Next month marks my third year with Tabletalk. Reflecting on my first year makes me shudder when I consider how little I
knew about the community I would be working in.
But it has been thrilling getting to know you and meeting and greeting all the characters who make up this wonderful, wacky, and challenging, but never boring, community I serve.
Indeed, time has brought with it experience, self-confidence and the courage to stand up and ask questions that make one less than popular (and the subject of many Facebook threads) but which are vital to the telling what needs to be told.
Time has also not changed the fluttery feeling in the pit of my stomach when I see my blood, sweat and tears brought to life in a freshly printed Tabletalk on a Wednesday morning.

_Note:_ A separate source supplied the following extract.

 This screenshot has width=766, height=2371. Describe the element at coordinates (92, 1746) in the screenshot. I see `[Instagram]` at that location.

I am always grateful and a little surprised by just how willing people are to share their most painful experiences with the paper. In the past three years, I’ve covered tragedies — among them the loss of a child to a cruel and unyielding illness and the death of a man in his prime while his new bride weeps – and triumphs — the teen with a failing kidney going on to compete in the World Transplant Games and two brothers’ five-year-long labour of love to build a 30-foot yacht.
The people behind these stories remain in my thoughts long after I have hammered them out on my keyboard.
I am grateful for the professional recognition I have received for my work on Tabletalk, winning an award in the human interest category of the Community Journalists’ Local Excellence Media Awards earlier this year, but the real satisfaction of my job comes from seeing how the stories we publish make a real difference in the community we cover. I also cannot reflect on my time with the Tabletalk without giving credit to news editor Graeson Haw, whose advice is worth more than its weight in gold.
He has taught me how to shape a good article by asking the right questions, and his constructive criticism and ability to smile after a painful deadline is always appreciated.